EXERCISE DESCRIPTION:
Within the entries below, find every line that has the string "what", then copy it.

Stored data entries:
========================================
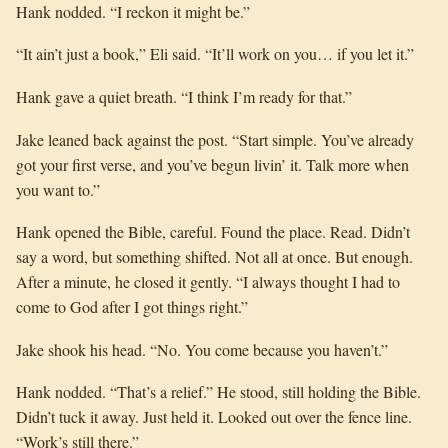
Hank nodded. “I reckon it might be.”
“It ain’t just a book,” Eli said. “It’ll work on you… if you let it.”
Hank gave a quiet breath. “I think I’m ready for that.”
Jake leaned back against the post. “Start simple. You’ve already
got your first verse, and you’ve begun livin’ it. Talk more when
you want to.”
Hank opened the Bible, careful. Found the place. Read. Didn’t
say a word, but something shifted. Not all at once. But enough.
After a minute, he closed it gently. “I always thought I had to
come to God after I got things right.”
Jake shook his head. “No. You come because you haven’t.”
Hank nodded. “That’s a relief.” He stood, still holding the Bible.
Didn’t tuck it away. Just held it. Looked out over the fence line.
“Work’s still there.”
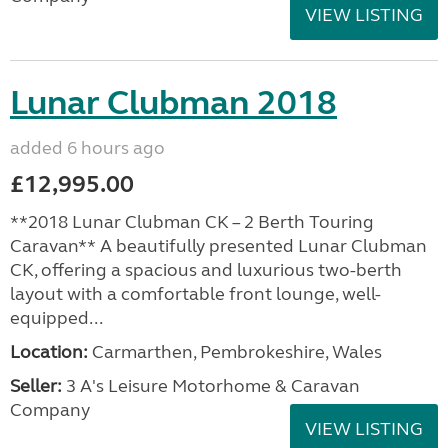
VIEW LISTING
Lunar Clubman 2018
added 6 hours ago
£12,995.00
**2018 Lunar Clubman CK – 2 Berth Touring
Caravan** A beautifully presented Lunar Clubman
CK, offering a spacious and luxurious two-berth
layout with a comfortable front lounge, well-
equipped...
Location:
Carmarthen, Pembrokeshire, Wales
Seller:
3 A's Leisure Motorhome & Caravan
Company
VIEW LISTING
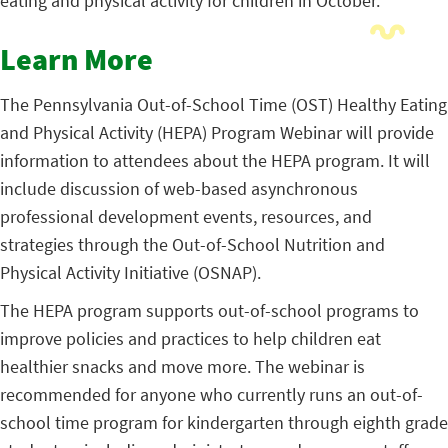
eating and physical activity for children in October.
Learn More
The Pennsylvania Out-of-School Time (OST) Healthy Eating
and Physical Activity (HEPA) Program Webinar will provide
information to attendees about the HEPA program. It will
include discussion of web-based asynchronous
professional development events, resources, and
strategies through the Out-of-School Nutrition and
Physical Activity Initiative (OSNAP).
The HEPA program supports out-of-school programs to
improve policies and practices to help children eat
healthier snacks and move more. The webinar is
recommended for anyone who currently runs an out-of-
school time program for kindergarten through eighth grade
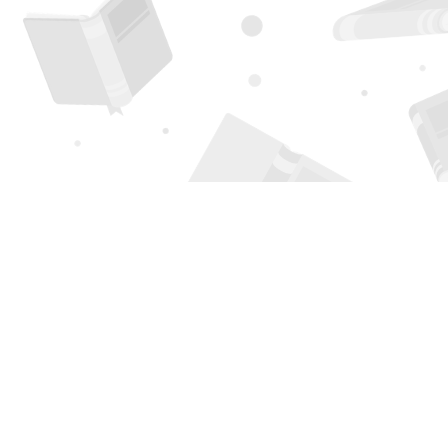
Find us at
Page 1 Books
5850 Eubank Blvd NE
Albuquerque
,
NM
USA
87111
Map & Hours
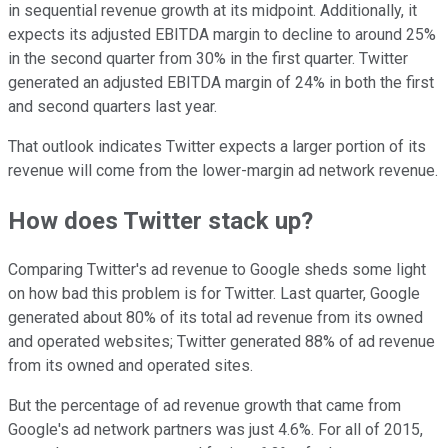
in sequential revenue growth at its midpoint. Additionally, it
expects its adjusted EBITDA margin to decline to around 25%
in the second quarter from 30% in the first quarter. Twitter
generated an adjusted EBITDA margin of 24% in both the first
and second quarters last year.
That outlook indicates Twitter expects a larger portion of its
revenue will come from the lower-margin ad network revenue.
How does Twitter stack up?
Comparing Twitter's ad revenue to Google sheds some light
on how bad this problem is for Twitter. Last quarter, Google
generated about 80% of its total ad revenue from its owned
and operated websites; Twitter generated 88% of ad revenue
from its owned and operated sites.
But the percentage of ad revenue growth that came from
Google's ad network partners was just 4.6%. For all of 2015,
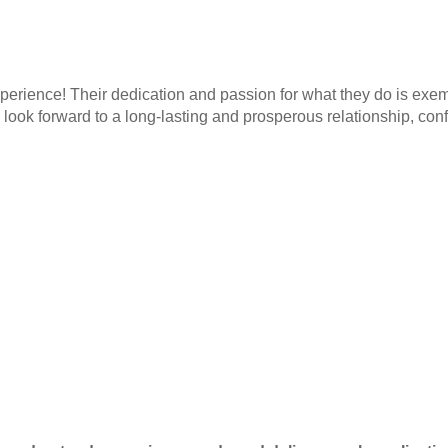
rience! Their dedication and passion for what they do is exemp
ook forward to a long-lasting and prosperous relationship, confi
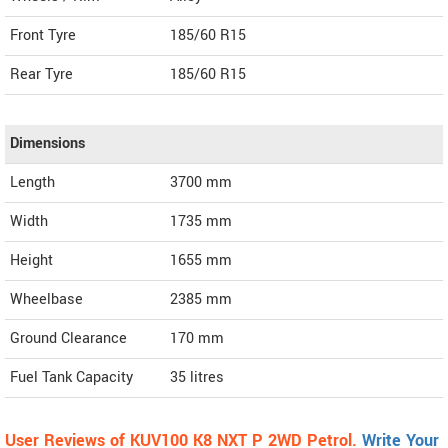
Front Tyre
185/60 R15
Rear Tyre
185/60 R15
Dimensions
Length
3700
mm
Width
1735
mm
Height
1655
mm
Wheelbase
2385 mm
Ground Clearance
170 mm
Fuel Tank Capacity
35 litres
User Reviews of KUV100 K8 NXT P 2WD Petrol.
Write Your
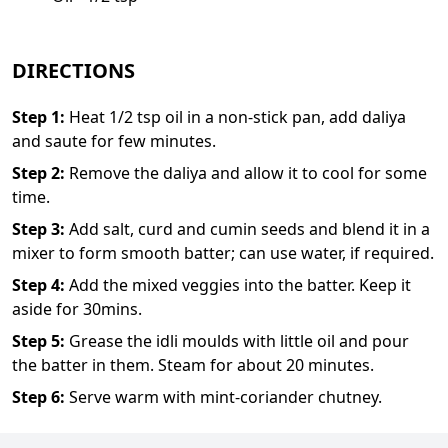
DIRECTIONS
Step
1
:
Heat 1/2 tsp oil in a non-stick pan, add daliya
and saute for few minutes.
Step
2
:
Remove the daliya and allow it to cool for some
time.
Step
3
:
Add salt, curd and cumin seeds and blend it in a
mixer to form smooth batter; can use water, if required.
Step
4
:
Add the mixed veggies into the batter. Keep it
aside for 30mins.
Step
5
:
Grease the idli moulds with little oil and pour
the batter in them. Steam for about 20 minutes.
Step
6
:
Serve warm with mint-coriander chutney.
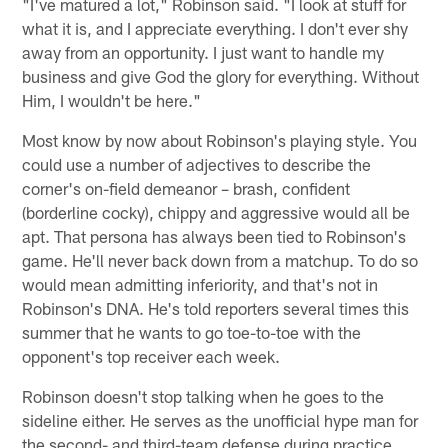
"I've matured a lot," Robinson said. "I look at stuff for
what it is, and I appreciate everything. I don't ever shy
away from an opportunity. I just want to handle my
business and give God the glory for everything. Without
Him, I wouldn't be here."
Most know by now about Robinson's playing style. You
could use a number of adjectives to describe the
corner's on-field demeanor – brash, confident
(borderline cocky), chippy and aggressive would all be
apt. That persona has always been tied to Robinson's
game. He'll never back down from a matchup. To do so
would mean admitting inferiority, and that's not in
Robinson's DNA. He's told reporters several times this
summer that he wants to go toe-to-toe with the
opponent's top receiver each week.
Robinson doesn't stop talking when he goes to the
sideline either. He serves as the unofficial hype man for
the second- and third-team defense during practice.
========================================
SOLUTION FOR THIS PROBLEM:
rience! Their dedication and passion for what they do is exemp
what it is, and I appreciate everything. I don't ever shy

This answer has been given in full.